Тем затейливее способ рассказывания этой истории: ассоциативно-метафорическая насыщенность текста, лексическое разнообразие, создающее впечатление свободной импровизации словотворчество как будто раздвигают романное пространство, придавая ему своего рода эпический масштаб: размах эпического действа приобретает и мытье в ванной, и бритье, и посадка в самолет, и утренняя трапеза и т. п. Одновременно с эпизацией сюжета (не случайно Алексей Петрович едет к отцу по происшествии десяти лет, подобно Одиссею, через тот же срок после Троянской войны вернувшемуся в Итаку – однако очевидно и различие этих путешествий, в одном случае предполагающем возвращение домой, во втором – кратковременный визит из дома, или, точнее, из места более или менее постоянного проживания апостата и апатрида) происходит его лиризация: повествование разрастается за счет пристального вглядывания, вчувствования в каждую деталь, действие – свое собственное или окружающих, в интерьеры и пейзажи, вслушивания в малейшие реакции собственного организма, стремление передать запахи, цвета, объемы, контуры. Разбегающиеся дорожки ассоциаций, включающие мифологические, исторические, политические и культурные параллели, причудливые контаминации переворачиваемых наизнанку или неожиданно «сдвинутых» мифологических сюжетов, выдают не только широкий круг чтения автора, но и жадное вбирание им составляющих этого круга: Гомера и Гоголя, Сартра и Ломоносова, Шекспира и дАннунцио, Чехова и Хемингуэя… К этому перечислению можно прибавить еще целый ряд живописцев, композиторов, артистов, политических деятелей.

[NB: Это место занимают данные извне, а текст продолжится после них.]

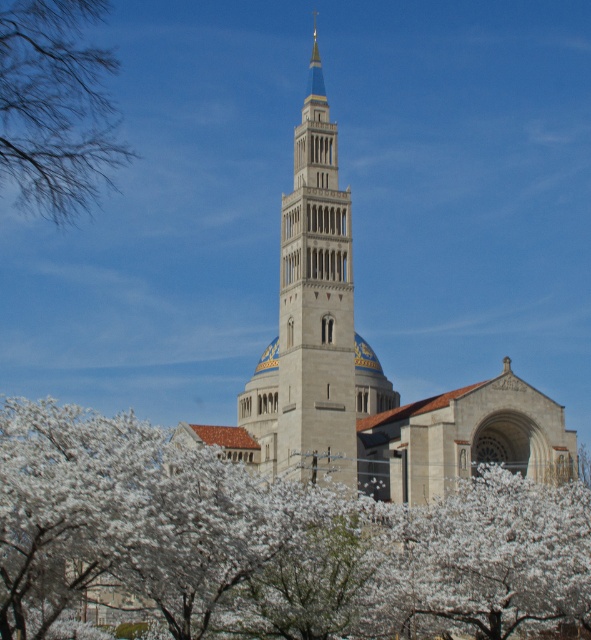 You are an architect assessing the proportions of the scene. Given the white blossoms at center and the beige stone bell tower at center, which object occupies a larger horizontal space in the image?

The white blossoms at center occupy a larger horizontal space since their width surpasses that of the beige stone bell tower at center.

You are an architect planning to install a large statue in front of the beige stone church at center. The statue requires a space that is wider than the current width of the bare branches at upper left. Based on the scene, can the statue be placed here?

The beige stone church at center might be wider than bare branches at upper left. If the church is indeed wider, then the statue requiring space wider than the bare branches could fit, but there is uncertainty due to the comparison being uncertain.

You are standing in front of the grand architectural structure and want to determine which of the two points, point (164, 472) or point (346, 196), is closer to you. Based on the structure and the cherry blossom trees in the foreground, which point is nearer?

Point (164, 472) is closer to the viewer than point (346, 196). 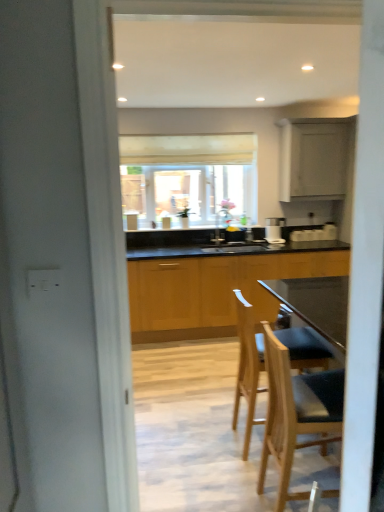 In order to face wooden bar stool at center, positioned as the second chair in back-to-front order, should I rotate leftwards or rightwards?

It's best to rotate right around 16.149 degrees.

Measure the distance between wooden bar stool at center, positioned as the second chair in back-to-front order, and camera.

A distance of 5.68 feet exists between wooden bar stool at center, positioned as the second chair in back-to-front order, and camera.

Image resolution: width=384 pixels, height=512 pixels. I want to click on light wood bar stool at center, which is counted as the second chair, starting from the front, so click(248, 366).

What do you see at coordinates (314, 158) in the screenshot? I see `matte wood cabinet at upper right, which is the 1th cabinetry in top-to-bottom order` at bounding box center [314, 158].

Describe the element at coordinates (214, 290) in the screenshot. The height and width of the screenshot is (512, 384). I see `wooden cabinets at center, which is the 2th cabinetry in top-to-bottom order` at that location.

The width and height of the screenshot is (384, 512). In order to click on wooden cabinets at center, arranged as the first cabinetry when ordered from the bottom in this screenshot , I will do `click(214, 290)`.

Locate an element on the screen. The height and width of the screenshot is (512, 384). matte white window at center is located at coordinates (189, 178).

This screenshot has height=512, width=384. Describe the element at coordinates (274, 230) in the screenshot. I see `satin silver coffee machine at center` at that location.

Locate an element on the screen. The width and height of the screenshot is (384, 512). wooden bar stool at center, the 1th chair in the front-to-back sequence is located at coordinates pyautogui.click(x=297, y=413).

Starting from the matte white window at center, which cabinetry is the 2nd one in front? Please provide its 2D coordinates.

[(214, 290)]

Does wooden cabinets at center, arranged as the first cabinetry when ordered from the bottom, have a greater height compared to matte white window at center?

Indeed, wooden cabinets at center, arranged as the first cabinetry when ordered from the bottom, has a greater height compared to matte white window at center.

Можно назвать стиль книги необарочным, еще конкретнее – неокультеранистским или неоконсептистским. В самом деле, как поэты и прозаики испанского барокко, последователи Гонгоры (культисты) или Кеведо (консептисты) стремились в своих сочинениях не к ясности, стройности и простоте, а к максимально «темному» или «трудному» стилю, видя суть эстетического удовольствия в процессе разгадывания сложности, так и А. Ливри, создавая из текста сад разбегающихся ассоциативных дорожек и метафорических «камней», стремится заворожить читателя непринужденностью своей сложной игры-рефлексии, в которой герой может слиться с автором (и тогда вместо повествования от третьего лица появляется рассказывающее «я»), но никогда с остальными персонажами – ни с их совокупностью, ни с каждым из них по отдельности.